Dr Ramachandran, known as GNR in scientific circles, who discovered the triple helical structure of collagen, the most abundant protein in human body, in 1955, truly deserved the Nobel Prize, Dr Mande said while delivering Dr G N Ramachandran Memorial Lecture at Rajiv Gandhi Centre for Biotechnology (RGCB) here.

The event was organised as a prelude to the 36th Kerala Science Congress (KSC) being organised by Kerala State Council for Science, Technology and Environment (KSCSTE). ‘Dr G N Ramachandran and the Development of Structural Sciences in India’ was the topic of the lecture.

An annual event, the ensuing edition of Kerala Science Congress is to be held at Government College, Kasaragod, from February 8 to 11.

Dr Mande said GNR was one of the foremost persons in structural sciences in the previous generation, besides being the founder of the field of molecular biophysics.

“The legacy of the rich developments happening in structural sciences in India traces to CV Raman, to whom GNR was one of the illustrious students.

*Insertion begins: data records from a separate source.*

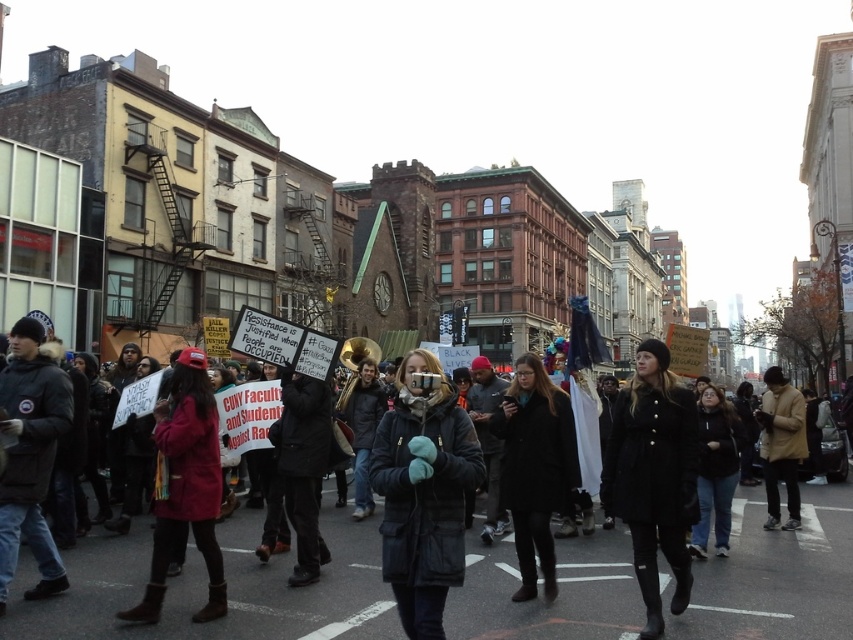 You are a photographer trying to capture a photo of the protest. You see the black wool coat at center and the tan leather jacket at right. Which one is more to the left?

The black wool coat at center is more to the left than the tan leather jacket at right.

You are a drone operator trying to capture aerial footage of the protest. Your drone is currently at a point located at coordinate point (x=656, y=388). You need to ascend to an altitude of 50 meters to get a better view. Is your current altitude sufficient to capture the entire protest scene?

The distance of point (x=656, y=388) from the viewer is 37.87 meters. Since the required altitude is 50 meters, the current altitude is insufficient to capture the entire protest scene.

Based on the scene description, which object, the black wool coat at center or the tan leather jacket at right, is positioned higher in the image?

The black wool coat at center is taller than the tan leather jacket at right, so the black wool coat at center is positioned higher in the image. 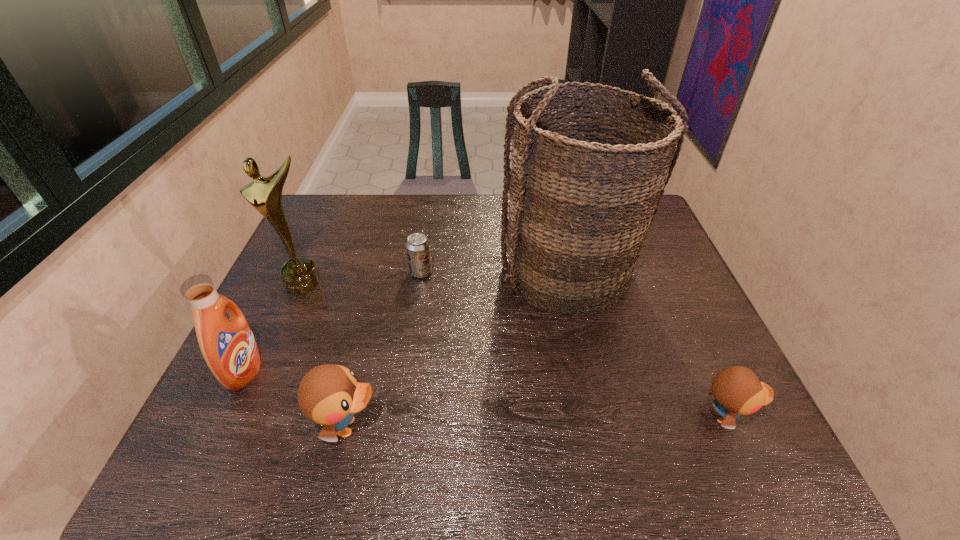 This screenshot has height=540, width=960. What are the coordinates of `free spot between the fourth shortest object and the shorter duck` in the screenshot? It's located at (486, 395).

At what (x,y) coordinates should I click in order to perform the action: click on blank region between the taller duck and the tallest object. Please return your answer as a coordinate pair (x, y). This screenshot has width=960, height=540. Looking at the image, I should click on (458, 350).

Locate an element on the screen. This screenshot has height=540, width=960. unoccupied area between the third object from right to left and the tallest object is located at coordinates (494, 273).

I want to click on free space between the fourth object from left to right and the basket, so click(494, 273).

This screenshot has height=540, width=960. I want to click on unoccupied area between the fourth shortest object and the fourth object from right to left, so click(297, 400).

Where is `free space that is in between the tallest object and the fourth object from left to right`? free space that is in between the tallest object and the fourth object from left to right is located at coordinates (494, 273).

What are the coordinates of `unoccupied area between the left duck and the third tallest object` in the screenshot? It's located at (297, 400).

Find the location of a particular element. The image size is (960, 540). blank region between the fourth shortest object and the fifth shortest object is located at coordinates (275, 327).

You are a GUI agent. You are given a task and a screenshot of the screen. Output one action in this format:
    pyautogui.click(x=<x>, y=<y>)
    Task: Click on the object that is the nearest to the second tallest object
    Image resolution: width=960 pixels, height=540 pixels.
    Given the screenshot: What is the action you would take?
    pyautogui.click(x=228, y=346)

Select which object is the third closest to the fourth object from left to right. Please provide its 2D coordinates. Your answer should be formatted as a tuple, i.e. [(x, y)], where the tuple contains the x and y coordinates of a point satisfying the conditions above.

[(228, 346)] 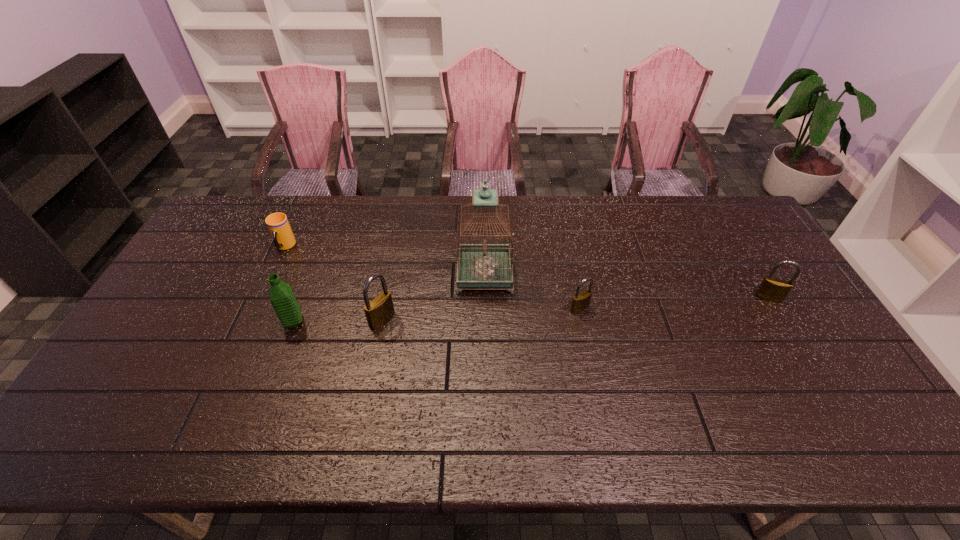 Where is `the third object from left to right`? The width and height of the screenshot is (960, 540). the third object from left to right is located at coordinates (378, 311).

At what (x,y) coordinates should I click in order to perform the action: click on the second padlock from right to left. Please return your answer as a coordinate pair (x, y). Image resolution: width=960 pixels, height=540 pixels. Looking at the image, I should click on (580, 301).

Locate an element on the screen. the fifth object from left to right is located at coordinates (580, 301).

Identify the location of the second shortest padlock. Image resolution: width=960 pixels, height=540 pixels. (772, 289).

Where is `the third shortest object`? Image resolution: width=960 pixels, height=540 pixels. the third shortest object is located at coordinates (772, 289).

At what (x,y) coordinates should I click in order to perform the action: click on the tallest object. Please return your answer as a coordinate pair (x, y). Image resolution: width=960 pixels, height=540 pixels. Looking at the image, I should click on (484, 265).

Locate an element on the screen. The width and height of the screenshot is (960, 540). birdcage is located at coordinates (484, 265).

The height and width of the screenshot is (540, 960). What are the coordinates of `the leftmost object` in the screenshot? It's located at (277, 223).

Find the location of a particular element. water bottle is located at coordinates pos(281,296).

Where is `vacant area situated 0.310m on the right of the leftmost padlock`? This screenshot has height=540, width=960. vacant area situated 0.310m on the right of the leftmost padlock is located at coordinates (502, 320). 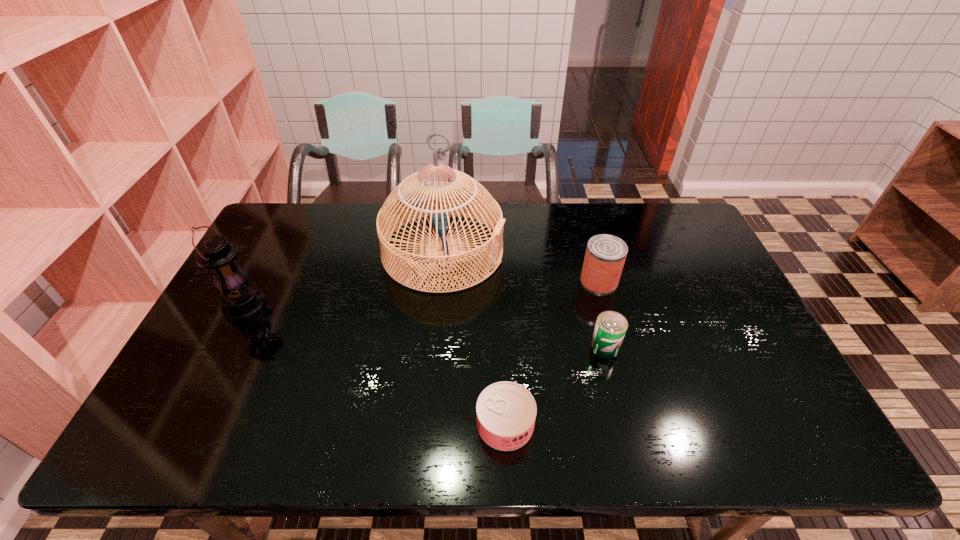 Where is `blank area in the image that satisfies the following two spatial constraints: 1. on the back side of the nearest can; 2. on the left side of the third tallest object`? The height and width of the screenshot is (540, 960). blank area in the image that satisfies the following two spatial constraints: 1. on the back side of the nearest can; 2. on the left side of the third tallest object is located at coordinates (499, 281).

Find the location of a particular element. Image resolution: width=960 pixels, height=540 pixels. free space in the image that satisfies the following two spatial constraints: 1. above the shortest object, indicating its light source; 2. on the right side of the fourth shortest object is located at coordinates (185, 424).

The image size is (960, 540). Find the location of `vacant space that satisfies the following two spatial constraints: 1. above the fourth shortest object, indicating its light source; 2. on the right side of the leftmost can`. vacant space that satisfies the following two spatial constraints: 1. above the fourth shortest object, indicating its light source; 2. on the right side of the leftmost can is located at coordinates (185, 424).

Locate an element on the screen. The width and height of the screenshot is (960, 540). free space in the image that satisfies the following two spatial constraints: 1. on the front side of the farthest can; 2. above the lantern, indicating its light source is located at coordinates (606, 305). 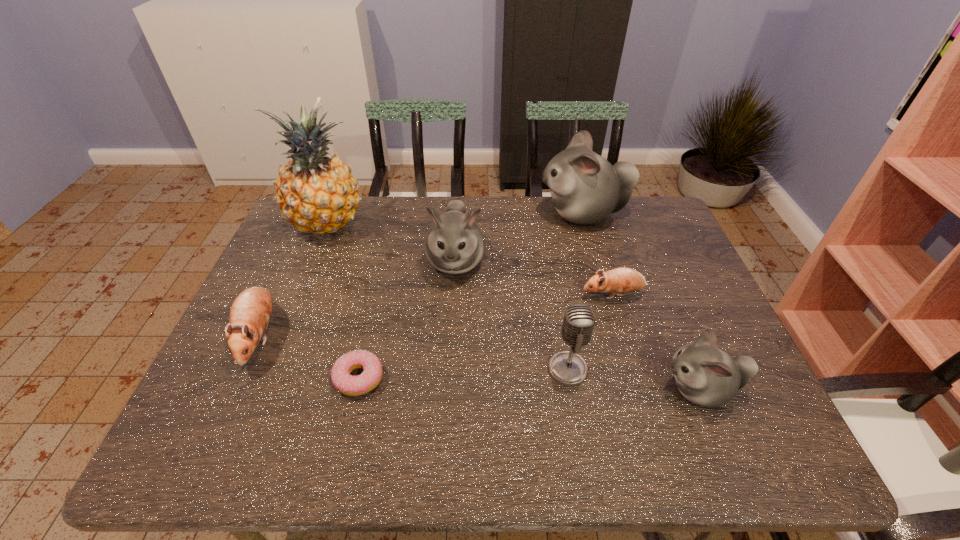 What are the coordinates of `the left brown hamster` in the screenshot? It's located at (250, 313).

Find the location of a particular element. Image resolution: width=960 pixels, height=540 pixels. the smaller brown hamster is located at coordinates [x=622, y=280].

Where is `the right brown hamster`? This screenshot has height=540, width=960. the right brown hamster is located at coordinates (622, 280).

Image resolution: width=960 pixels, height=540 pixels. Find the location of `pink doughnut`. pink doughnut is located at coordinates (349, 385).

The height and width of the screenshot is (540, 960). What are the coordinates of `the third object from left to right` in the screenshot? It's located at (349, 385).

Locate an element on the screen. Image resolution: width=960 pixels, height=540 pixels. blank space located 0.240m on the right of the tallest object is located at coordinates (440, 223).

In order to click on vacant space positioned on the face of the farthest white hamster in this screenshot , I will do `click(500, 214)`.

Where is `free spot located on the face of the farthest white hamster`? free spot located on the face of the farthest white hamster is located at coordinates (479, 214).

Where is `vacant area situated 0.120m on the face of the farthest white hamster`? vacant area situated 0.120m on the face of the farthest white hamster is located at coordinates (503, 214).

The width and height of the screenshot is (960, 540). In order to click on vacant space positioned 0.100m on the face of the second hamster from left to right in this screenshot , I will do `click(452, 318)`.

If you look at the breadth of GNR’s contributions to biophysics, it is probably more than that of his mentor,” Dr Mande said.

Dr Mande added that GNR is also known for his work that led to his creation of the ‘Ramachandran plot’ for understanding peptide structure.

In his presidential address, Prof K P Sudheer, Executive Vice President, KSCSTE and President, 36th KSC, said Dr G N Ramachandran was the pioneer of biological research in its various facets.

Prof Sudheer said this is one of the four Memorial Lectures planned as part of the KSC to pay tribute to eminent Kerala-born scientists, who have left an indelible mark on the scientific community.

RGCB Director Prof Chandrabhas Narayana said the scientific community considered it as a case of sheer discrimination that Dr Ramachandran missed the Nobel Prize despite his significant contributions to science.

Prof Narayana said the gifted physicist discovered triple-helix exactly around the same time when the DNA was discovered and alpha-helix was discovered by Linus Pauling, who was his friend and mentor.

“Dr Ramachandran, who also pioneered computed tomography (CT), switched from electrical engineering to biophysics after bumping into well-known physicist CV Raman. His life teaches us that there is no restriction on what field one can follow,” he added.

Dr S Pradeep Kumar, Member Secretary, KSCSTE and General Convenor, 36th KSC, welcomed the gathering and Dr Binuja Thomas, Principal Scientist, KSCSTE and Convenor, Focal Theme & Memorial Lecture, 36th KSC, proposed a vote of thanks.